As a mother who does not work for pay, I’m not sure how to define success in my everyday. Catching up with the laundry? Getting the kids out the door without any screaming or crying from anyone, including me? Making a dinner that at least half of them will eat? It varies with the day and mood of my four children. I have my small victories, the days when things Go Well. A teacher compliments my child, or my child tells me that he had fun with me, or I made him happy. I feel successful when I check off every item on my to-do list and still have both the time and the energy to actually focus on my kids and give them each the attention they deserve, if only for a few moments, before they go to bed that night. Those nights are not the norm, though. Many nights, I am frustrated because I am drained, I had to order pizza because I ran out of time, my children spent too much of the day fighting, and I yelled. I go to bed knowing there is no parenting equivalent of a corner office or big bucks coming my way. And forget about power. I don’t even always hold enough power to get my children to do what I want, much less anyone else.

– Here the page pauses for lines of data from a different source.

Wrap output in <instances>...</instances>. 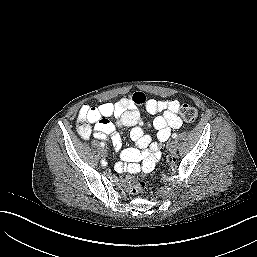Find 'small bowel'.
Here are the masks:
<instances>
[{
    "label": "small bowel",
    "instance_id": "small-bowel-1",
    "mask_svg": "<svg viewBox=\"0 0 257 257\" xmlns=\"http://www.w3.org/2000/svg\"><path fill=\"white\" fill-rule=\"evenodd\" d=\"M140 108H144L150 114H160L152 122V126L158 131V142L152 141V138L144 133ZM179 111L180 103L177 100L148 99L144 93L135 92L116 102L83 106L78 115L77 131L83 139L91 136L106 139L109 136L116 152L127 162L118 164V170L147 172L154 168L161 156L159 144L169 138L172 129H179L182 126ZM110 117H114L115 122H112ZM117 127L131 128L130 138L137 148H122L121 137L116 132Z\"/></svg>",
    "mask_w": 257,
    "mask_h": 257
}]
</instances>
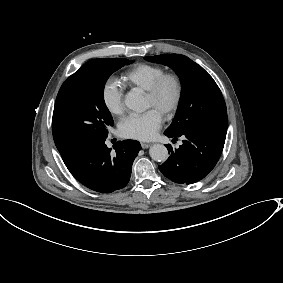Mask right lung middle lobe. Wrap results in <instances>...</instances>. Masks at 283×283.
<instances>
[{
    "label": "right lung middle lobe",
    "instance_id": "dd1d6c3e",
    "mask_svg": "<svg viewBox=\"0 0 283 283\" xmlns=\"http://www.w3.org/2000/svg\"><path fill=\"white\" fill-rule=\"evenodd\" d=\"M134 60L99 58L86 62L61 86L53 112L52 131L61 155L76 152L108 135L112 116L103 97L109 76Z\"/></svg>",
    "mask_w": 283,
    "mask_h": 283
}]
</instances>
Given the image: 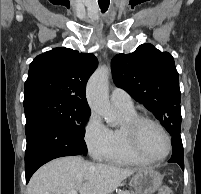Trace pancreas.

As my children and I both grow older, I am actively looking for a way to redefine success in my life. I want to look beyond grades (for me and for my children), look beyond the titles and the salary grade, look beyond how clean my minivan is or what size clothing I wear. As a writer, I want to write without my eye on Facebook shares or retweets. I have decided that perhaps a key to my own success, not to mention my own happiness, is to stop defining success by external means. I am still figuring out what that new definition of success — determined by me and me alone — might look like, but I think it will be some combination of self care, well-adjusted and thriving kids, peace in my home, work that exercises my mind to its greatest potential and healthy relationships both with my friends and my husband. Perhaps, my new version of success could simply mean that I spend my hours in a way that makes me go to bed knowing I did my best every day — the same goal I give my children.
Okay, and yes, success might always require more clean laundry than dirty.